第167回の芥川賞と直木賞が決まった。芥川賞は候補となった五作すべての作者が女性だった。直木賞も含め最近の受賞作や候補作に女性の作品が増えている傾向は今に始まったことではなく、21世紀になってから女性が約半数を占めている。一般のジャーナリズムがこの現象に着目するのはごく当たり前のことだ。あるテレビ局は受賞決定の夜の報道番組で、特集を組んだらしい。
番組を見ていないから大きなことはいえないが、選考委員による経過報告の場で「受賞作はどんな世相を反映しているのか」と番組制作の女性記者から質問が出たらしい。たまたま代表として説明の任に当たっていた川上弘美も困惑したに違いない。
女性作家の増加傾向と作品の内容から世相なり、時代を読み取ろうという企画の狙いはどう考えても無理がある。川上弘美は「作家がそれぞれに見た時代が小説に結実するので、そう簡単に時代の変化と作品を結びつけることは出来ない」と説明した。

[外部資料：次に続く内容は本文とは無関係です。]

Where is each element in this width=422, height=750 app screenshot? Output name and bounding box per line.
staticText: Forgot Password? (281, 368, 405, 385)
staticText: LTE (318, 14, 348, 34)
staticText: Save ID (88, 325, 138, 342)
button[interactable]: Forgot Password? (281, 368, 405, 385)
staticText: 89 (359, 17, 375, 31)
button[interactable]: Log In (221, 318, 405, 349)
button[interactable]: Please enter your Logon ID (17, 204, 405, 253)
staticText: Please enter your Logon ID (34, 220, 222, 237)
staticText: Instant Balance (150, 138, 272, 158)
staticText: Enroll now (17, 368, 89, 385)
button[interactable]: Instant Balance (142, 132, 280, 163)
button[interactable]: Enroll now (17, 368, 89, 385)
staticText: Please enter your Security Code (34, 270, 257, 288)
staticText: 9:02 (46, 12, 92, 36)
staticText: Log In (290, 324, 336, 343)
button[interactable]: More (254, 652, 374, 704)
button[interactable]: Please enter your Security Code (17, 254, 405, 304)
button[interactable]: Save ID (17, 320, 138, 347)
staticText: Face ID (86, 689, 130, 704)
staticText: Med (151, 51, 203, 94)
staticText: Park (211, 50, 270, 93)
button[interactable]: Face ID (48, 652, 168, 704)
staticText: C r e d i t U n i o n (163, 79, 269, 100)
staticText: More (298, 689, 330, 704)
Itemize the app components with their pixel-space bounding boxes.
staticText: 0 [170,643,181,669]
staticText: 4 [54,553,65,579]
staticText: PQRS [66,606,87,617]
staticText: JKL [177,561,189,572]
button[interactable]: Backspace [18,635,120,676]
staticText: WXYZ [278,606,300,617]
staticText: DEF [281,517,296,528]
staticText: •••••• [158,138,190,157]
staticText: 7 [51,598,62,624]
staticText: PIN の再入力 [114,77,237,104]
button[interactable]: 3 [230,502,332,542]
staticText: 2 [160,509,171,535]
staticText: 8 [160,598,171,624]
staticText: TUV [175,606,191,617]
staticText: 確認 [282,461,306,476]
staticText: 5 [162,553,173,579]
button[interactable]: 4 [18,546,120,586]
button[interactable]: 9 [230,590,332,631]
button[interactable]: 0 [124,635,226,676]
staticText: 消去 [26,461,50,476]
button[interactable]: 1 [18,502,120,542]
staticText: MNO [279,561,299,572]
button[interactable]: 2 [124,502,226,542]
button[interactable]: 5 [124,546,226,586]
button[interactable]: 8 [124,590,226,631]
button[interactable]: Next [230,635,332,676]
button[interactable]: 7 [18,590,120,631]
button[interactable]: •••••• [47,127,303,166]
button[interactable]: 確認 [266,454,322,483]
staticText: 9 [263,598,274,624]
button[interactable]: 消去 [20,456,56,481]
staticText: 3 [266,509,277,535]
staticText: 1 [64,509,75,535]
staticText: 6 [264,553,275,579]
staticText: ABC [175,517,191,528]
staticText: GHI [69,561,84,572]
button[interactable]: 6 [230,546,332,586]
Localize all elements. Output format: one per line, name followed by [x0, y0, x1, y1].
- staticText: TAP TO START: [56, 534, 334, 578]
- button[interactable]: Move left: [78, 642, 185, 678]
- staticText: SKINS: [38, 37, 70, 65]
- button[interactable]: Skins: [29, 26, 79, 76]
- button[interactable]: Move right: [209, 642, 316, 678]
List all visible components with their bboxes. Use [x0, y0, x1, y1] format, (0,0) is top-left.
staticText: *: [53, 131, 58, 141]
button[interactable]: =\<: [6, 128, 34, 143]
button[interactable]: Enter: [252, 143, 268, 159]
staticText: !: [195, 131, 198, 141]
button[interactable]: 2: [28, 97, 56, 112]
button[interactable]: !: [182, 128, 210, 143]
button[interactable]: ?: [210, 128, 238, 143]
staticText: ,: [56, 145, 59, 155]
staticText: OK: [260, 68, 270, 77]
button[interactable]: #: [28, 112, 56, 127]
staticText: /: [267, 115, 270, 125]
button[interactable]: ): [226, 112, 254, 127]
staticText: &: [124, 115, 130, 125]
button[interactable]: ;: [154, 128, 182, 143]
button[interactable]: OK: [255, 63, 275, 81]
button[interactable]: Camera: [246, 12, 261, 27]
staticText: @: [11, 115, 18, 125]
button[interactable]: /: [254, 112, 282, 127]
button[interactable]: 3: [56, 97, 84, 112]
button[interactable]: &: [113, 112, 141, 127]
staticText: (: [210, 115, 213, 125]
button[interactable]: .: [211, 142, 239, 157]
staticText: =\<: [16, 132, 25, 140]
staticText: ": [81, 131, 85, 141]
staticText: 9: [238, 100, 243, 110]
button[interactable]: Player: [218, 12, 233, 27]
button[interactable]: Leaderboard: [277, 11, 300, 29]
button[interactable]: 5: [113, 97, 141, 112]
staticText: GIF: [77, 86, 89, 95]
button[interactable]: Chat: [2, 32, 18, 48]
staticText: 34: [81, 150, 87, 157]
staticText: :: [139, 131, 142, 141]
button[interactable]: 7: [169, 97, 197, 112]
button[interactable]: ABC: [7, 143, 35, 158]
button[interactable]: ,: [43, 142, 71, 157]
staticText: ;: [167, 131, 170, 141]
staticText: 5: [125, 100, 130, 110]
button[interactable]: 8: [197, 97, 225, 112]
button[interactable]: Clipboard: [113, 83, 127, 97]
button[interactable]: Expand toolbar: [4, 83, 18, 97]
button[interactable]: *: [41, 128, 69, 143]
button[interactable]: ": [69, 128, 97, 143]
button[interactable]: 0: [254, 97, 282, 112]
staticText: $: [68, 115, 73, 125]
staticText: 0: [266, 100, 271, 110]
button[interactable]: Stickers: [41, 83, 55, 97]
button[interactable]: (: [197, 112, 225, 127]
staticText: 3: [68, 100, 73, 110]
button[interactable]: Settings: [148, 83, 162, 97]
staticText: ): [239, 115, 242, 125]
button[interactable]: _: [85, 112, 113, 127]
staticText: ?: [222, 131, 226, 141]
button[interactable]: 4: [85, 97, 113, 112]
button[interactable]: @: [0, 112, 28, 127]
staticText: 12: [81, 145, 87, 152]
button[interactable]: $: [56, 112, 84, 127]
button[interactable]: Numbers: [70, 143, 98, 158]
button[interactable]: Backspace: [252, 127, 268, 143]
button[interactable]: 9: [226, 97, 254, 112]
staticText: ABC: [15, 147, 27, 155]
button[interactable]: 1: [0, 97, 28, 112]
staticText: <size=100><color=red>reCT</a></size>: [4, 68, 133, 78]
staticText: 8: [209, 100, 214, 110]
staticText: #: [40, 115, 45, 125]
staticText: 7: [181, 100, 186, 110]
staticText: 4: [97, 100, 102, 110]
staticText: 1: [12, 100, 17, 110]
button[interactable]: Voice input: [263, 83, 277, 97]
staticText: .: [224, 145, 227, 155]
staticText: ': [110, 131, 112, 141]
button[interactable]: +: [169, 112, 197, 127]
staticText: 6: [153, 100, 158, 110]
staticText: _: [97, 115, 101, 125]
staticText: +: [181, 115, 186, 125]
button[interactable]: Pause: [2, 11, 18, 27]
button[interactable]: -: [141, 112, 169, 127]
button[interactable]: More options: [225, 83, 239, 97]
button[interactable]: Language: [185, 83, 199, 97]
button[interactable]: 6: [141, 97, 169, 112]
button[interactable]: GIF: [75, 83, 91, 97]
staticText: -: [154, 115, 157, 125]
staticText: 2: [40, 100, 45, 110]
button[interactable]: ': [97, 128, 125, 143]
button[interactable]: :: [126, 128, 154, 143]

自身が『蛇を踏む』で受賞した1996年の上期は直木賞が乃南アサの『凍える牙』だった。両賞ともに女性だけの受賞は史上初めてだったので、そこに異常なライトが当たり、作品以外の雑音に煩わされた体験がある。
このやり取りは選考委員の間でも話題になったらしく「文藝春秋」9月号に掲載された選評でも一部の選考委員が指摘していた。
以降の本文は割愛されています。